Wednesday, October 12, 2011

Red Dragon

This is another piece from the D&D Adventure, Madness at Gardmore Abbey. It depicts a red dragon who dwells beneath the Abbey. The dragon has jewels embedded in it's neck/chest. Apparently, he's been lying around on some treasure.

Tuesday, October 11, 2011

Alien Beholder

I painted this translucent fellow for the recently released D&D adventure Madness at Gardmore Abbey. The assignment called for an "alien" beholder so I drew inspiration from the old Mars Attacks trading cards to make this beholder into a nice, green "alien". It was a lot of fun!

Monday, October 10, 2011

Mordenkainen's Spots

As most of you probably know, spot illustrations are those little images you see in books, magazines, etc. that tend to have their own uniquely defined shape or represent a figure, object, etc,. with no background. They tend to be surrounded by text and the also tend to be simple (or at least to appear simple). However, they present their own unique set of challenges. When less is present in a piece, what's there needs to be well-executed and eye-pleasing. If you're illustrating an object and nota scene, that object needs to be shown in a relatively characteristic view because it's not just being drawn or painted, it's being displayed for the viewer. The spot becomes the equivalent of a photo in a catalog or an object in a store window. So, how do you make a sword, a lantern or a group of paint pots interesting, especially without a background (which can make lighting tricky)? There are plenty of solutions. here's what I came up with for Mordenkainen's Magnificent Emporium...

As you can see, decoration and embellishment tend to be important. In each case, I didn't just paint a sword, lantern or paint pot. I decorated them with heads, dragons, spikes, and so on. The paint pots provided the advantage of multiple objects within the spot so I could create an arrangement instead of just illustrating one object. The sword needed to be on fire so I had to create a background to set off the flames and provide some atmosphere without adding any detail that would draw attention away from the sword itself. The lantern is a simple shape but I made it a more complex silhouette by adding ornamental details.

Like the lantern, I hope that was illuminating (insert groans here). The next time you see a spot illustration, please take a close look at it and consider the choices the artist has made to make it interesting. Spots aren't always as simple as they appear at first glance!

Sunday, October 9, 2011

Mordenkainen's Magnificent Emporium

I realize things have been quiet in this space for a while. Life and work have been busy and I'm afraid the blog suffered the consequences. However, I have a bunch of work to post in the coming weeks so please check in frequently.

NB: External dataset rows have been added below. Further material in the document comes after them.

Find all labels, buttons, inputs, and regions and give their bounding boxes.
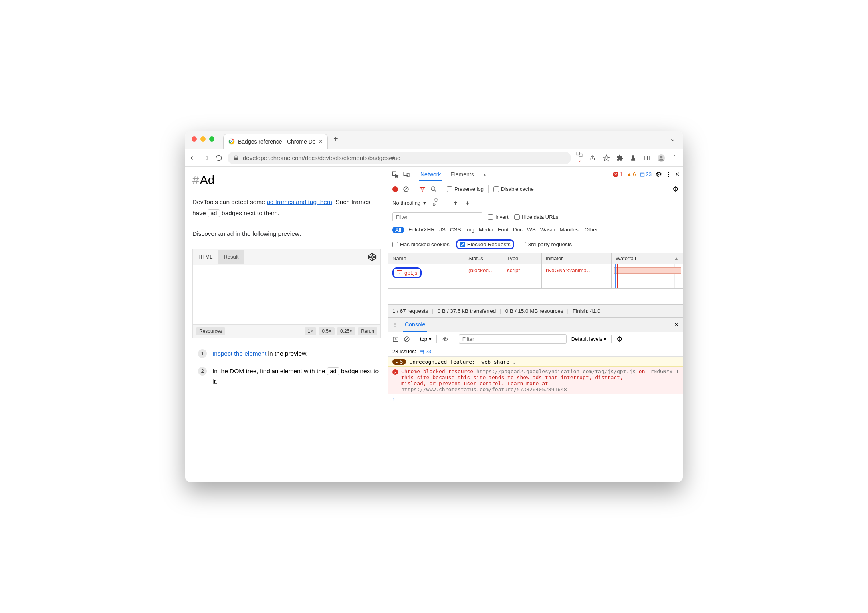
inspect-icon[interactable] [392, 171, 399, 178]
console-filter-input[interactable] [459, 334, 567, 344]
console-settings-icon[interactable]: ⚙ [616, 335, 623, 344]
disable-cache-checkbox[interactable]: Disable cache [493, 186, 534, 192]
record-button[interactable] [392, 186, 398, 192]
upload-har-icon[interactable] [453, 200, 458, 206]
network-filter-input[interactable] [392, 212, 482, 221]
tab-close-icon[interactable]: × [319, 138, 323, 145]
blocked-url-link[interactable]: https://pagead2.googlesyndication.com/ta… [476, 368, 636, 374]
network-settings-icon[interactable]: ⚙ [672, 185, 679, 194]
page-content: #Ad DevTools can detect some ad frames a… [185, 167, 388, 482]
type-ws[interactable]: WS [527, 227, 536, 233]
console-close-icon[interactable]: ✕ [674, 322, 679, 328]
error-icon: ✕ [392, 369, 398, 375]
lock-icon [233, 155, 239, 161]
type-wasm[interactable]: Wasm [540, 227, 555, 233]
network-conditions-icon[interactable]: ⚙ [432, 197, 440, 209]
console-error[interactable]: ✕ Chrome blocked resource https://pagead… [388, 367, 683, 394]
error-count[interactable]: ✕1 [613, 171, 622, 177]
close-devtools-icon[interactable]: ✕ [675, 171, 680, 177]
type-js[interactable]: JS [439, 227, 446, 233]
col-type[interactable]: Type [503, 253, 541, 264]
kebab-icon[interactable]: ⋮ [666, 171, 671, 177]
console-prompt[interactable]: › [388, 394, 683, 403]
error-source-link[interactable]: rNdGNYx:1 [651, 368, 679, 392]
inspect-link[interactable]: Inspect the element [212, 350, 266, 357]
type-manifest[interactable]: Manifest [559, 227, 580, 233]
discover-paragraph: Discover an ad in the following preview: [192, 228, 381, 239]
clear-icon[interactable] [403, 186, 409, 192]
type-css[interactable]: CSS [450, 227, 461, 233]
col-status[interactable]: Status [464, 253, 503, 264]
codepen-05x-button[interactable]: 0.5× [319, 327, 335, 335]
codepen-icon[interactable] [364, 249, 380, 265]
codepen-rerun-button[interactable]: Rerun [358, 327, 377, 335]
console-levels-select[interactable]: Default levels ▾ [571, 336, 607, 342]
throttling-select[interactable]: No throttling ▾ [392, 200, 426, 206]
tabs-dropdown-icon[interactable] [670, 137, 676, 143]
preserve-log-checkbox[interactable]: Preserve log [447, 186, 484, 192]
warning-count[interactable]: ▲6 [626, 171, 636, 177]
invert-checkbox[interactable]: Invert [488, 214, 509, 220]
console-eye-icon[interactable] [442, 336, 449, 342]
filter-icon[interactable] [419, 186, 426, 192]
type-all[interactable]: All [392, 227, 404, 233]
ad-frames-link[interactable]: ad frames and tag them [267, 198, 332, 205]
device-icon[interactable] [403, 171, 410, 178]
tab-elements[interactable]: Elements [449, 168, 475, 181]
has-blocked-cookies-checkbox[interactable]: Has blocked cookies [392, 239, 450, 249]
svg-point-15 [444, 338, 446, 340]
console-warning[interactable]: ▸ 5 Unrecognized feature: 'web-share'. [388, 357, 683, 367]
type-font[interactable]: Font [498, 227, 509, 233]
third-party-checkbox[interactable]: 3rd-party requests [521, 239, 572, 249]
tab-more[interactable]: » [482, 168, 488, 181]
panel-icon[interactable] [644, 155, 652, 161]
blocked-requests-checkbox[interactable]: Blocked Requests [460, 241, 511, 247]
traffic-max[interactable] [209, 136, 214, 142]
search-icon[interactable] [430, 186, 437, 192]
col-name[interactable]: Name [388, 253, 464, 264]
console-context-select[interactable]: top ▾ [420, 336, 432, 342]
address-bar[interactable]: developer.chrome.com/docs/devtools/eleme… [228, 152, 571, 164]
type-other[interactable]: Other [584, 227, 598, 233]
new-tab-button[interactable]: + [333, 134, 338, 144]
menu-icon[interactable]: ⋮ [671, 154, 679, 162]
codepen-tab-html[interactable]: HTML [193, 250, 218, 264]
traffic-close[interactable] [192, 136, 197, 142]
translate-icon[interactable]: × [576, 151, 584, 165]
download-har-icon[interactable] [465, 200, 470, 206]
settings-icon[interactable]: ⚙ [656, 170, 662, 179]
type-doc[interactable]: Doc [513, 227, 523, 233]
type-fetch[interactable]: Fetch/XHR [408, 227, 435, 233]
traffic-min[interactable] [200, 136, 206, 142]
type-img[interactable]: Img [466, 227, 475, 233]
learn-more-link[interactable]: https://www.chromestatus.com/feature/573… [401, 386, 567, 392]
type-media[interactable]: Media [479, 227, 493, 233]
issues-row[interactable]: 23 Issues: ▤ 23 [388, 346, 683, 357]
labs-icon[interactable] [630, 155, 638, 161]
console-clear-icon[interactable] [404, 336, 410, 342]
console-menu-icon[interactable]: ⋮ [392, 322, 398, 328]
col-waterfall[interactable]: Waterfall▲ [612, 253, 683, 264]
codepen-tab-result[interactable]: Result [218, 250, 244, 264]
codepen-1x-button[interactable]: 1× [305, 327, 317, 335]
extensions-icon[interactable] [616, 154, 624, 162]
console-sidebar-icon[interactable] [392, 336, 399, 342]
hide-data-urls-checkbox[interactable]: Hide data URLs [514, 214, 559, 220]
browser-tab[interactable]: Badges reference - Chrome De × [223, 134, 328, 149]
console-tab[interactable]: Console [403, 318, 427, 332]
network-row-name[interactable]: ▫gpt.js [388, 264, 464, 288]
back-button[interactable] [189, 154, 197, 162]
star-icon[interactable] [603, 154, 611, 162]
codepen-resources-button[interactable]: Resources [196, 327, 225, 335]
share-icon[interactable] [589, 155, 597, 161]
reload-button[interactable] [215, 154, 223, 162]
svg-rect-5 [644, 156, 649, 160]
forward-button[interactable] [202, 154, 210, 162]
codepen-025x-button[interactable]: 0.25× [337, 327, 355, 335]
profile-icon[interactable] [657, 154, 665, 162]
network-row-initiator[interactable]: rNdGNYx?anima… [542, 264, 611, 288]
message-count[interactable]: ▤23 [640, 171, 652, 177]
tab-network[interactable]: Network [419, 168, 442, 181]
network-row-waterfall [612, 264, 683, 288]
col-initiator[interactable]: Initiator [542, 253, 611, 264]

Wizards of the Coast recently released a D&D book called Mordenkainen's Magnificent Emporium. I did a number of illustrations for it, many of them spots of magical items, but there were a couple of more fully realized compositions as well. First among them, this scene of a dwarf smith forging a magical blade and an elf casting a runic spell over it. Working out the lighting and the low point of view in this one was a great challenge!

I'll be posting more from this book over the next few days.